In the presentation, Joep van Lieshout showed a series of his projects. This wide range of works demonstrates his ideal community of autarky. Van Lieshout materializes his unique imagination of community through the combination of communal intervention with artistic imagination.

Van Lieshout started his pursuit with his well-known work of “mobile homes” in which one can live independently from the outside world, with the minimum influence from the outside, and relies entirely on its own recourses. Van Leishout expresses his specific critique on urban living as well as his sense of humor in this series of works.

Van Lieshout then showed his development on this idea. He extended this autarkist statement from also somehow autarkist art scene to grounded real life.
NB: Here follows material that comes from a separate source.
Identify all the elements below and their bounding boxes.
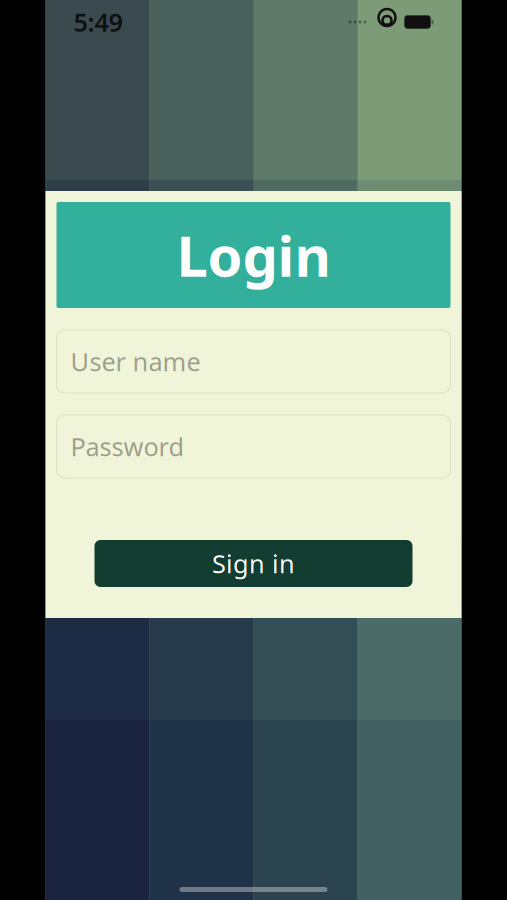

In 2001, AVL realized AVL-Ville, a free state in the harbors of Rotterdam. On a piece of land requested from the Mayer of Rotterdam under the purpose of building an "open-end museum", van Lieshout explored different elements of a community into every detail. AVL-Ville has its own flag, its own constitution and its own currency. Van Lieshout had also designed the money notes for the AVL-Ville. Of course, the icons chosen to be glorified would not be the usual candidates one would expect. It was a harmonious and self-supporting enterprise with a motto “as long as it's art, just about anything is possible”. The free state that everything was possible set a powerful contrast against our present-day over regulated society. In AVL-Ville, art was produced on a daily basis: ranging from its own food and energy to its own houses, objects and mobile buildings. Unfortunately AVL-Ville was forced to close down after a year.

But van Lieshout’s pursuit was not stopped, he transferred this interests in investigating possibility of urban living into other projects. At the end of the presentation, he showed some of the most current works that AVL is developing.  Large-scale architectural units, such as Bar Rectum, and the Wombhouse.
In different regimes and scales, van Lieshout reimagined the community, those projects proposed new possibilities of urban living. Instead of being free float imagination, these works are pin-pointed critique on our societies.

 

Biography

Joep van Lieshout (Ravenstein, The Netherlands, 1963) studied at the Academy of Modern Art in Rotterdam, Ateliers 63 in Haarlem, and Villa Arson in Nice. In 1995, he founded Atelier van Lieshout (AVL) in Rotterdam to realise projects in the fields of architecture, design and contemporary art. His works cannot be categorised into one single discipline, since it crosses over the boundaries between these different fields.

Over the past decade AVL has made a vast amount of artworks, ranging from mobile homes, modular bathroom and kitchen units, to sculptures, furniture and other functional objects, mostly made of fibreglass in striking bright colours, which has become the AVL trademark.

A well-known project of AVL is the AVL-Ville in the harbour of Rotterdam that started in 2001. This temporary free state where everything was possible set a contrast against our present-day over regulated society, a theme that comes back in his more recent projects as well.